FROM FAIRVIEW
Flash fiction by Jessica Murphy
BANKING ON AUNTIE
The cottage looked so quaint from the road. The roof of thick
cedar shakes now covered in moss, the wide porch with its
gingerbreaded posts, the crazy-paved stone path leading to the
rear kitchen door. It was a postcard. From a century ago.
Joe and Marcie got out of the pick-up, looked at each other,
pulled on gloves, and marched up the drive –and the crazy
paving—to the kitchen door. Joe used a key and they entered.
The smell was evident immediately. Rats, mice, unused spaces.
There was a ‘funk’ about the house.
They walked hesitantly into the kitchen.
“We should never have let it come to this,” said Marcie.
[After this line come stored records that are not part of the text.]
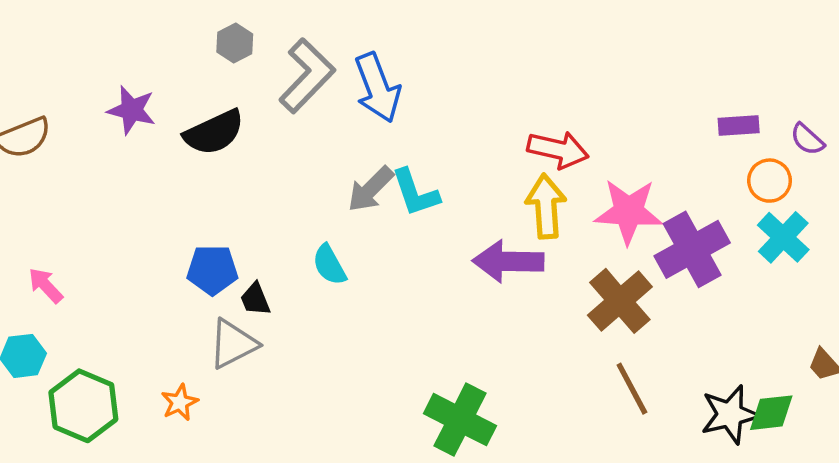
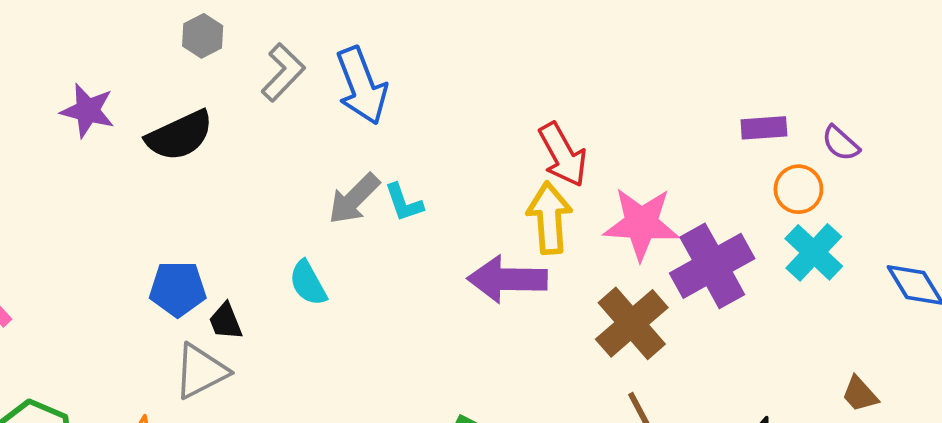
gray L-shape: (307, 76) -> (283, 72), size x0.7
red arrow: (558, 150) -> (563, 155), turned 48
cyan L-shape: (415, 193) -> (404, 203), size x0.7

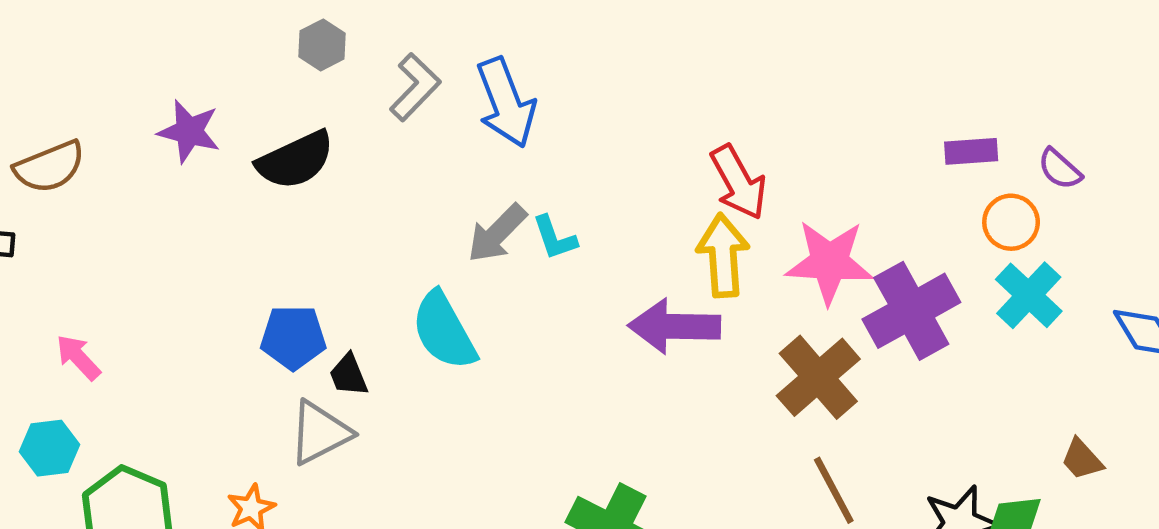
cyan semicircle: (308, 283) -> (444, 331), size x1.5

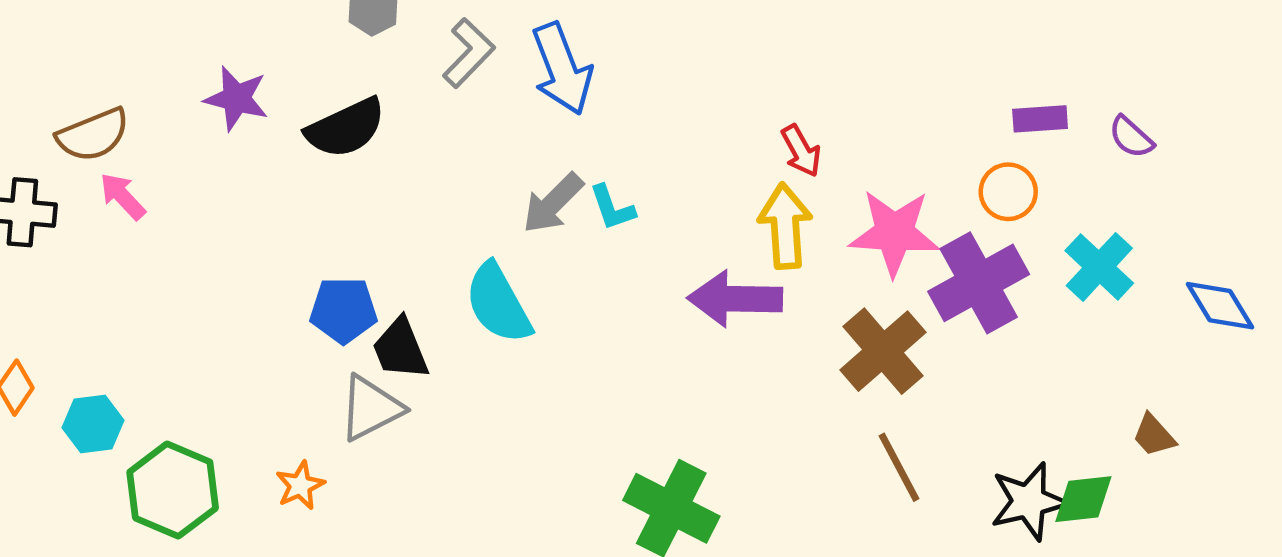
red arrow: (739, 182) -> (801, 151), size x0.7
orange circle: (1011, 222) -> (1008, 192), moved
pink arrow: (78, 357) -> (123, 196), moved
black trapezoid: (349, 375) -> (400, 349), size x1.4

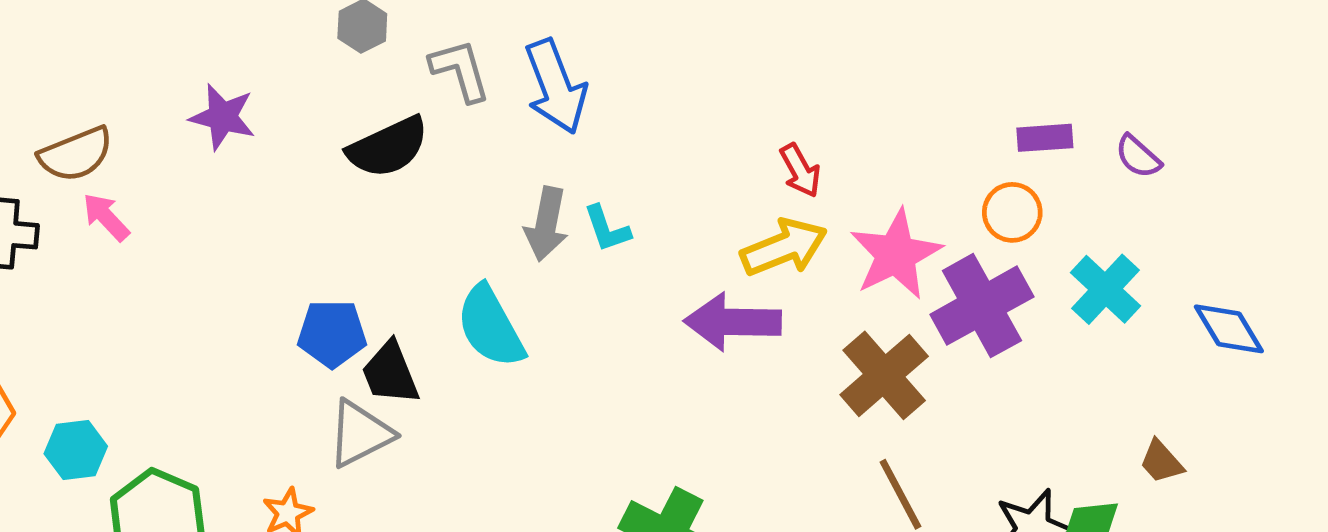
gray L-shape: (469, 53) -> (460, 70), turned -60
black semicircle: (346, 128) -> (388, 147), moved
gray arrow: (553, 203) -> (546, 224), turned -34
yellow arrow: (785, 226) -> (784, 247), turned 72
pink star: (894, 233) -> (896, 254), turned -30

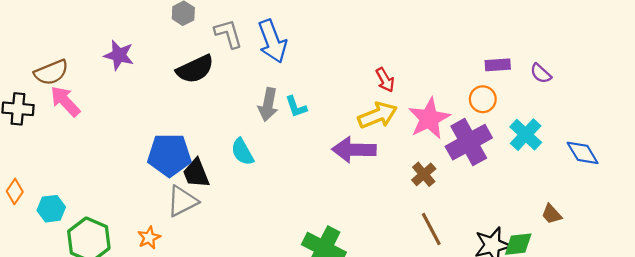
pink arrow: (106, 217) -> (65, 101), size x1.4
cyan semicircle: (490, 327) -> (242, 152), size x0.7
blue pentagon: (332, 334) -> (169, 155), size x1.4
brown cross: (884, 375) -> (424, 174), size x0.6

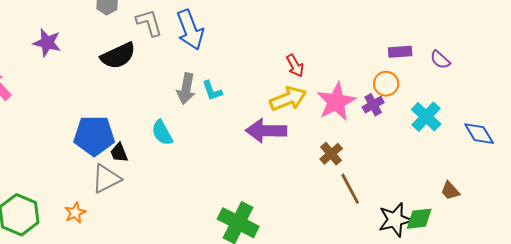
purple cross: (469, 142) -> (373, 105), moved, size x0.5
black trapezoid: (196, 173) -> (119, 153), size x0.7
brown line: (431, 229) -> (350, 189), moved

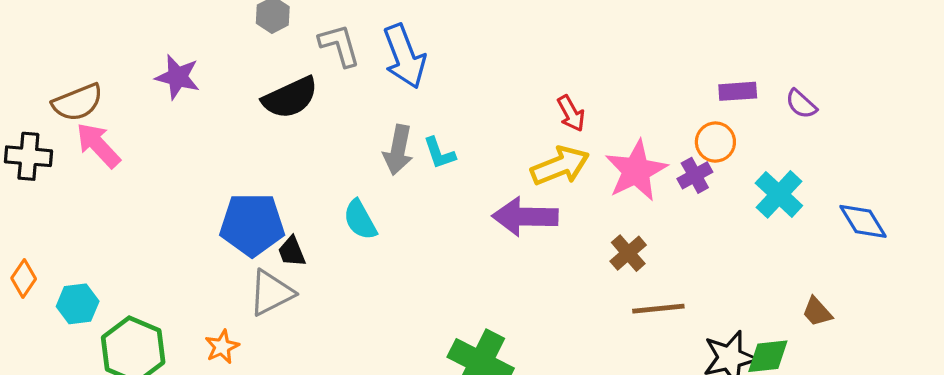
brown line: (350, 189) -> (658, 309), turned -68

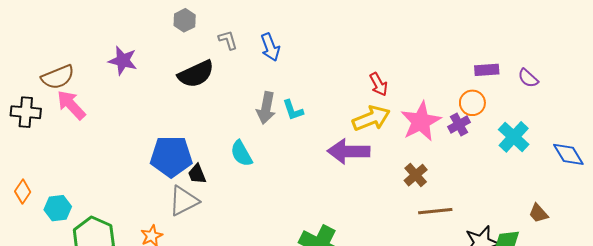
gray L-shape: (339, 45) -> (228, 40), size x0.7
blue arrow: (404, 56) -> (270, 47), size x0.7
“But,” her brother responded, “Aunt Josie did not want help.”
He laughed, almost hysterically Marcie thought. “In fact, she
adamantly refused help. Said we were just after her stuff.”
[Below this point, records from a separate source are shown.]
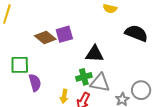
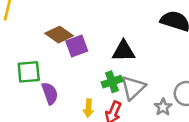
purple square: (64, 34) -> (77, 46), moved
gray triangle: (100, 83) -> (133, 88), turned -50

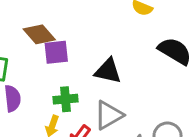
green cross: (112, 82) -> (66, 99), moved

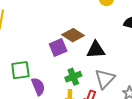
brown diamond: (39, 34) -> (73, 35), moved

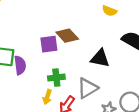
black triangle: (96, 50) -> (100, 58), moved
purple semicircle: (38, 86) -> (20, 65), moved

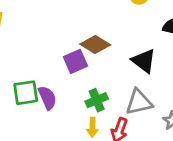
black triangle: (100, 58) -> (144, 61), turned 42
gray triangle: (87, 88) -> (139, 102), turned 35

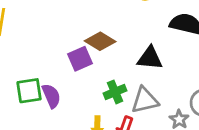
black triangle: (144, 61) -> (150, 58), turned -32
green cross: (97, 100) -> (115, 92), moved

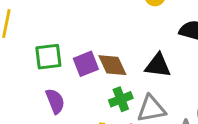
brown diamond: (100, 41) -> (112, 65), moved, turned 32
green square: (29, 91) -> (48, 57), moved

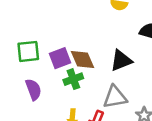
black triangle: (158, 66) -> (121, 60), turned -30
green cross: (121, 99) -> (73, 79), moved

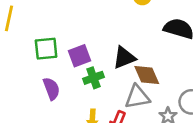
brown diamond: (82, 60) -> (147, 75), moved
black triangle: (121, 60) -> (124, 58), moved

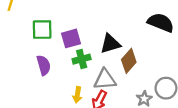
brown diamond: (147, 75) -> (129, 61), turned 60
gray triangle: (137, 97) -> (105, 80), moved

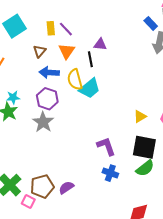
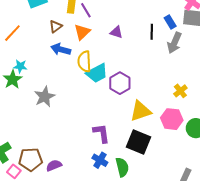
black line: (90, 59) -> (152, 32), moved
purple hexagon: (47, 99) -> (120, 83), moved
yellow triangle: (140, 117) -> (141, 111), size x1.6
green semicircle: (145, 168) -> (122, 167), moved, turned -78

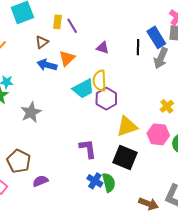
blue rectangle: (170, 22) -> (156, 37), size x1.5
orange triangle: (82, 32) -> (67, 58), moved
yellow semicircle: (84, 61) -> (99, 81), moved
brown pentagon: (30, 159) -> (19, 161), moved, turned 30
blue cross: (100, 160) -> (95, 181), moved

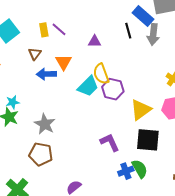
brown pentagon: (19, 161) -> (41, 154), moved
blue cross: (95, 181) -> (126, 171), turned -35

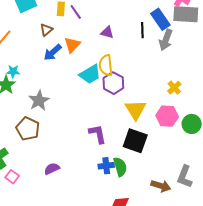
blue arrow: (46, 74) -> (53, 52), turned -54
yellow triangle: (141, 110) -> (135, 110), turned -40

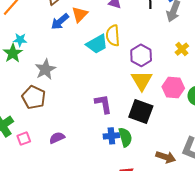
purple hexagon: (113, 83) -> (141, 55), moved
yellow cross: (174, 88) -> (182, 49), moved
pink square: (12, 177) -> (24, 139), moved, turned 32

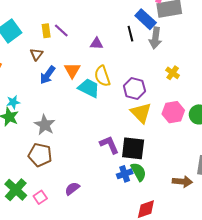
orange triangle: (80, 14) -> (72, 70), moved
cyan trapezoid: (97, 44) -> (89, 88), turned -110
black square: (141, 112) -> (133, 148), moved

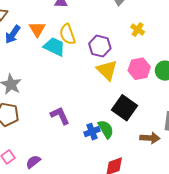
purple L-shape: (109, 145) -> (60, 116), moved
black square: (133, 148) -> (124, 108), moved, turned 30
purple semicircle: (72, 189) -> (33, 162), moved

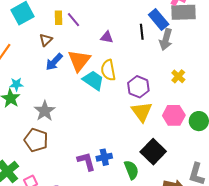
orange triangle: (37, 29) -> (79, 61), size x1.4
purple L-shape: (60, 116) -> (86, 161), moved
blue cross: (92, 132) -> (104, 157), moved

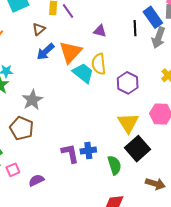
yellow triangle: (142, 112) -> (128, 123), moved

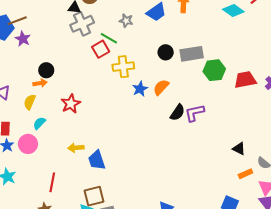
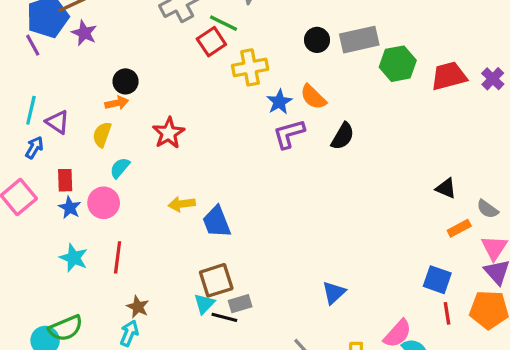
orange semicircle: (161, 87) -> (313, 97), turned -84
purple L-shape: (195, 113) -> (289, 134), moved
red line: (52, 182) -> (118, 257), moved

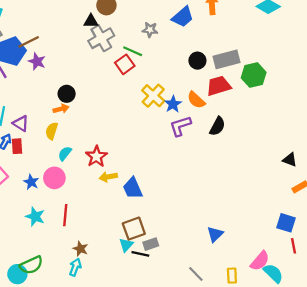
yellow cross: (250, 67) -> (153, 96), moved, turned -35
red trapezoid: (449, 76) -> (219, 86), moved
red star: (169, 133) -> (96, 156), moved
red rectangle: (65, 180) -> (17, 146), moved

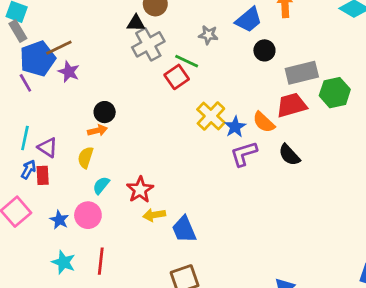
black circle: (197, 61) -> (264, 50), moved
black semicircle: (217, 126) -> (289, 155), turned 108

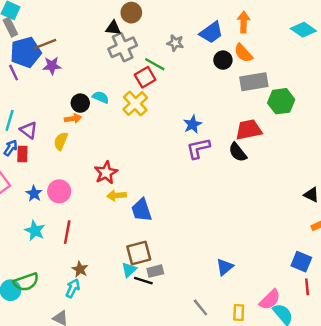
purple star: (69, 72) -> (52, 66), turned -30
red trapezoid: (292, 105) -> (249, 130), moved
yellow cross: (211, 116) -> (135, 104), moved
orange semicircle: (264, 122) -> (243, 53), moved
cyan semicircle: (101, 185) -> (101, 97), moved, turned 70

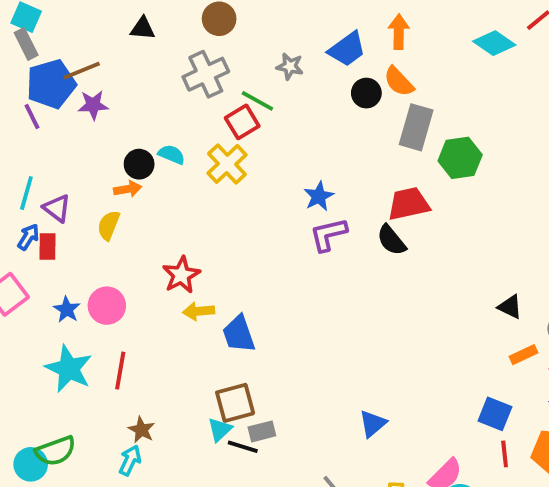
black triangle: (113, 28) -> (143, 28), moved
gray rectangle: (254, 82) -> (416, 127), turned -64
cyan star: (35, 231) -> (69, 369), size x1.4

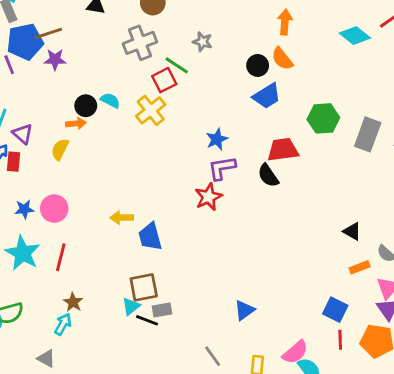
blue trapezoid: (347, 49) -> (267, 96), moved
gray rectangle: (416, 127) -> (368, 134), moved
red star: (181, 275) -> (208, 197), moved
blue star: (67, 309) -> (24, 209), turned 30

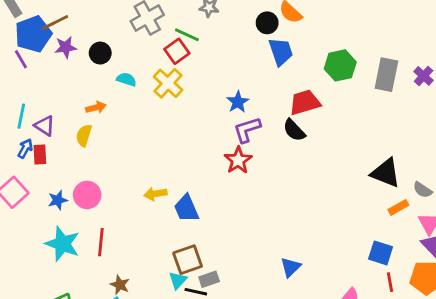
blue trapezoid: (267, 96) -> (281, 52), turned -68
black circle: (86, 106) -> (100, 53), moved
black triangle: (352, 231) -> (386, 173), size x1.6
Their aunt, who had lived alone for some forty years, had
become a bit of a hoarder in her later years. Widowed and
childless, she had been a kind and generous aunt to her eight
nieces and nephews, the children of her five brothers and
sisters. She was the last surviving sibling, the last link to the
past generation.
At her ‘Service of Remembrance’ last week the cousins had all
met for the first time in years. Gladys and her husband Ben
could not spend any more time in the village, needed to get
back to the city, work called. Cousin John, the eldest son of the
eldest son, and who now owned the old family acres, was busy
with harvest. His brother Jim and sister Meg were equally busy,
teaching, in different schools of course. Even as children they
never could get along. Then there was Uncle Matt’s son Dave,
an RCMP officer stationed in the Maritimes—of course he was
not expected to help. And Aunt Doris’s son Will, who did
something in theatre in Vancouver. None of them could help
clean out their aunt’s house. So the job came down to Joe and
Marcie. As such jobs in the family usually did.
The cousins had been generous, in their own minds at least.
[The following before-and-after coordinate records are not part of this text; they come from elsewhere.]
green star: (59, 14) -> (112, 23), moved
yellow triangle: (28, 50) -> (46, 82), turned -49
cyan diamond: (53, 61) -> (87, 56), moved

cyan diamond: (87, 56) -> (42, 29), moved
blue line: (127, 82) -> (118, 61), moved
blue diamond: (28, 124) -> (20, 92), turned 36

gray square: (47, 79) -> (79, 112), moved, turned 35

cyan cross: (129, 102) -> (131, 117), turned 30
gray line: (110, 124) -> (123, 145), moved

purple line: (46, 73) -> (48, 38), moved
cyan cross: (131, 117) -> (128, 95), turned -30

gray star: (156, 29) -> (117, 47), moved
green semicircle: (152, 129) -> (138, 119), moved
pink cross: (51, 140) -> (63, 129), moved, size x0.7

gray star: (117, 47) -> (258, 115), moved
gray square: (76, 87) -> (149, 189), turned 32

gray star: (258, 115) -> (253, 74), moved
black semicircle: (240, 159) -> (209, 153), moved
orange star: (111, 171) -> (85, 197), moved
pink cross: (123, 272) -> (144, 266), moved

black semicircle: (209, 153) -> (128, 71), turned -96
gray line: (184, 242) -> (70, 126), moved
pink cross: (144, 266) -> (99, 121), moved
“Just keep anything you want,” said Dave. “It’s not worth the
shipping to send anything to Halifax.”
“We will share the money from the sale of the house,” said
Gladys, “But you two can take everything else. There is nothing
I want.”
Will shivered theatrically. “There is nothing—I repeat
nothing—in that house that I would allow into my condo.”
The teachers agreed. And their older brother John, with at
least a semblance of reality, said “It’s not going to be any easy
job, clearing that lot. You two deserve anything you can get out
of it.”
Marcie gingerly touched the grimy kitchen counter.
“I guess I’ll get started with the counters,” she said. “Then I can
start on the dishes and all.
She opened the kitchen sink cupboard door, and jumped back.
“Ooh, there’s a mouse nest!”
She shivered. “I don’t mind cleaning but I can’t do mice.”
Joe knew of his sister’s fear of rodents and immediately came
forward. “I’ll handle this.”
He reached down to the nest of wadded papers, and pulled it
free from the floor of the cupboard. He began to stuff it into a
plastic bag, then stopped.
“This is a scrap of a bank note.” He spoke quietly. “The whole
nest is chewed up money. One hundred dollar bills, I think.”
They both looked closely at the pale brown paper shavings.
“And some fifties. See the red?” Marcie pointed.
They looked at each other.
“If the mice made nests out of money, how much do you think
is here?”
“No idea,” his sister replied. “But we are going to find out.”
She grinned, for the first time today.
The siblings cleaned Aunt Josie’s house and prepped it for sale.
It took some time. None of their cousins enquired about the
progress of the job. Every niece and nephew received an
eighth of the net sale proceeds of Aunt Josie’s house, just over
$30,000.00 each.
Having gone through all the rooms, all the drawers and
cupboards, even some banker’s boxes in the attic, Joe and
Marcie had found over $120,000.00 dollars in Canadian
currency. Even a couple of $1000.00 dollar bills, which were
going to take some explaining at the bank, as they are officially
out of circulation.
Neither Joe nor Marcie ever bothered to tell the others about
the cash they found in the house. Apparently their cousins
were not interested in anything from Aunt Josie’s house.